In the coming weeks, Independent politician Mike Gaffney will introduce a bill to the Tasmanian parliament to legalise voluntary assisted dying (VAD).

We’re pleased to have him join us today for a Q&A to discuss the road ahead for his historic bill and the religion-based political opposition that he is facing.

NSL:

Mike, thanks for joining us for a Q&A. Tasmanians have embraced the consultation period that you have held for your proposed voluntary assisted dying (VAD) bill. From your viewpoint, what has been the response like from the community? How much support do you think there is out there for legalising VAD?

MG:

I’ve been very pleased with the positive response that my proposed VAD legislation has received from not only the Tasmanian community but also the media – editors, reporters and radio announcers – and the many people who have taken the time to contact me or who have come up to me in the streets and said, “Well done, Mike. We all deserve the right to choose. Thank you for your efforts.”

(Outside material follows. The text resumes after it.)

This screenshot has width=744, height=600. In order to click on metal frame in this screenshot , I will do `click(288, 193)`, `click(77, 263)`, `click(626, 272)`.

Whilst that message is heartening, it also reminds me of how important this legislation is in alleviating intolerable suffering. And that, in itself, is a huge responsibility.

NSL:

Labor has indicated it will support the bill when it enters parliament. How does that affect how you move forward with the bill?

MG:

The timeline for this bill’s passage has not been impacted by Labor’s announcement. And, whilst I’m really pleased with that position, I have stated previously that this legislation is bigger than any political party.

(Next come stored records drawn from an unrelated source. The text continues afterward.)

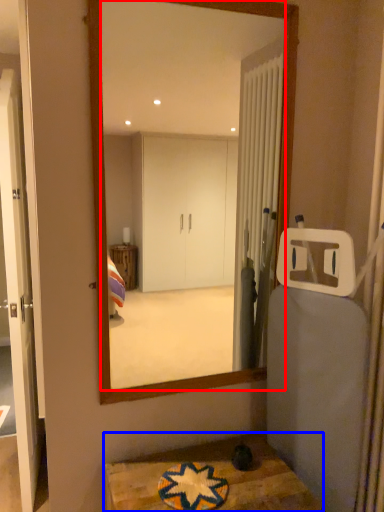 Question: Which object is closer to the camera taking this photo, mirror (highlighted by a red box) or table (highlighted by a blue box)?

Choices:
 (A) mirror
 (B) table

Answer: (B) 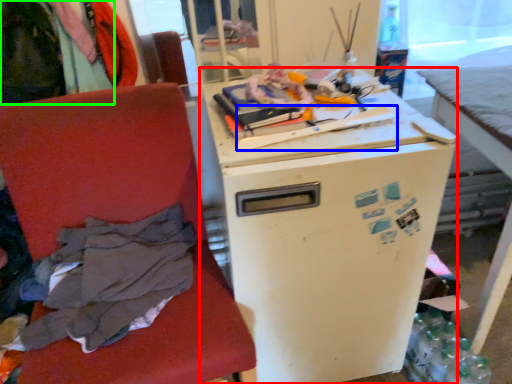 Question: Estimate the real-world distances between objects in this image. Which object is closer to refrigerator (highlighted by a red box), equipment (highlighted by a blue box) or clothing (highlighted by a green box)?

Choices:
 (A) equipment
 (B) clothing

Answer: (A)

Indeed, having a conscience vote only means that there is no party policy. I still believe that each parliamentarian needs to represent their community viewpoint, which may differ to their personal viewpoint. All community surveys and feedback reinforce that over 80 per cent of respondents support the right to choose VAD.

NSL:

Religious lobbyists such as the Australian Christian Lobby are stepping up their opposition now, claiming that the bill would be based on “hopelessness and fear”. What’s your response to their approach on this issue?

MG:

I appreciate that there will be differing opinions and that certain groups will permeate words such as ‘hopelessness’ and ‘fear’ into this discussion. I am somewhat saddened by the emotive and inaccurate language used by the ACL when speaking of the bill. That language is, clearly, designed to shock or initiate guilt.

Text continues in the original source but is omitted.